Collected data

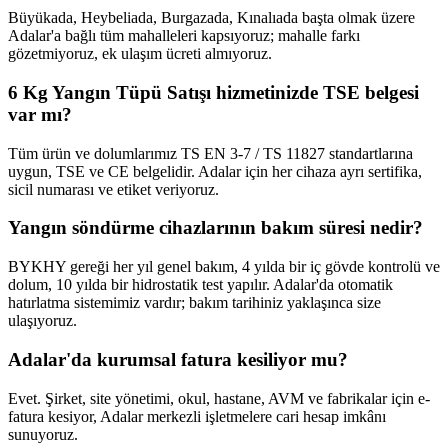
Büyükada, Heybeliada, Burgazada, Kınalıada başta olmak üzere
Adalar'a bağlı tüm mahalleleri kapsıyoruz; mahalle farkı
gözetmiyoruz, ek ulaşım ücreti almıyoruz.
6 Kg Yangın Tüpü Satışı hizmetinizde TSE belgesi
var mı?
Tüm ürün ve dolumlarımız TS EN 3-7 / TS 11827 standartlarına
uygun, TSE ve CE belgelidir. Adalar için her cihaza ayrı sertifika,
sicil numarası ve etiket veriyoruz.
Yangın söndürme cihazlarının bakım süresi nedir?
BYKHY gereği her yıl genel bakım, 4 yılda bir iç gövde kontrolü ve
dolum, 10 yılda bir hidrostatik test yapılır. Adalar'da otomatik
hatırlatma sistemimiz vardır; bakım tarihiniz yaklaşınca size
ulaşıyoruz.
Adalar'da kurumsal fatura kesiliyor mu?
Evet. Şirket, site yönetimi, okul, hastane, AVM ve fabrikalar için e-
fatura kesiyor, Adalar merkezli işletmelere cari hesap imkânı
sunuyoruz.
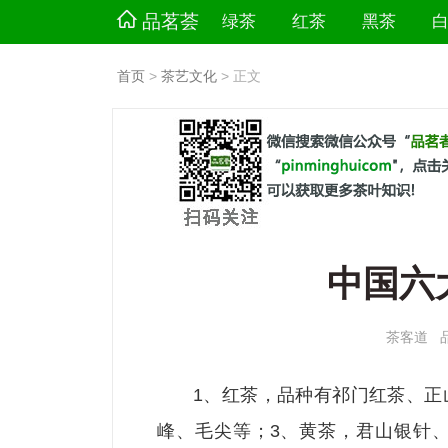
品茗荟
绿茶
红茶
黑茶
首页
>
茶艺文化
> 正文
中国六
茶客道
1、红茶，品种有祁门红茶、正
峰、毛尖等；3、黄茶，君山银针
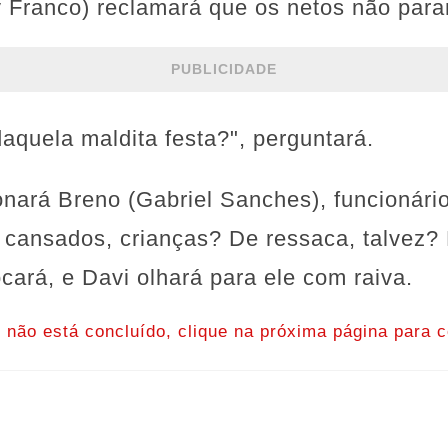
y Franco) reclamará que os netos não para
PUBLICIDADE
daquela maldita festa?", perguntará.
onará Breno (Gabriel Sanches), funcionár
o cansados, crianças? De ressaca, talvez?
cará, e Davi olhará para ele com raiva.
o não está concluído, clique na próxima página para c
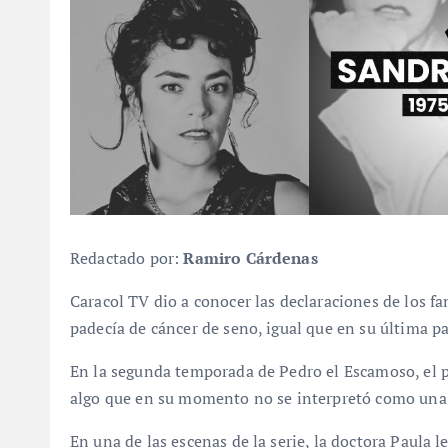
Redactado por:
Ramiro Cárdenas
Caracol TV dio a conocer las declaraciones de los f
padecía de cáncer de seno, igual que en su última pa
En la segunda temporada de Pedro el Escamoso, el p
algo que en su momento no se interpretó como una r
En una de las escenas de la serie, la doctora Paula l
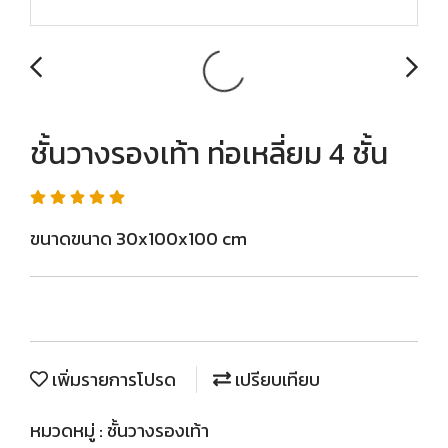
ชั้นวางรองเท้า ท่อเหลี่ยม 4 ชั้น
ขนาดขนาด 30x100x100 cm
เพิ่มรายการโปรด
เปรียบเทียบ
หมวดหมู่ :
ชั้นวางรองเท้า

● WHAT NEEDS TO BE DONE
Word for word, write out the lines above running from the one with "BYKHY gereği her" up to and including the one with "Caracol TV dio". Drop any picture.

● ANSWER SECTION
BYKHY gereği her yıl genel bakım, 4 yılda bir iç gövde kontrolü ve
dolum, 10 yılda bir hidrostatik test yapılır. Adalar'da otomatik
hatırlatma sistemimiz vardır; bakım tarihiniz yaklaşınca size
ulaşıyoruz.
Adalar'da kurumsal fatura kesiliyor mu?
Evet. Şirket, site yönetimi, okul, hastane, AVM ve fabrikalar için e-
fatura kesiyor, Adalar merkezli işletmelere cari hesap imkânı
sunuyoruz.
品茗荟
绿茶
红茶
黑茶
首页
>
茶艺文化
> 正文
中国六
茶客道
1、红茶，品种有祁门红茶、正
峰、毛尖等；3、黄茶，君山银针
y Franco) reclamará que os netos não para
PUBLICIDADE
daquela maldita festa?", perguntará.
onará Breno (Gabriel Sanches), funcionár
o cansados, crianças? De ressaca, talvez?
cará, e Davi olhará para ele com raiva.
o não está concluído, clique na próxima página para c
Redactado por:
Ramiro Cárdenas
Caracol TV dio a conocer las declaraciones de los f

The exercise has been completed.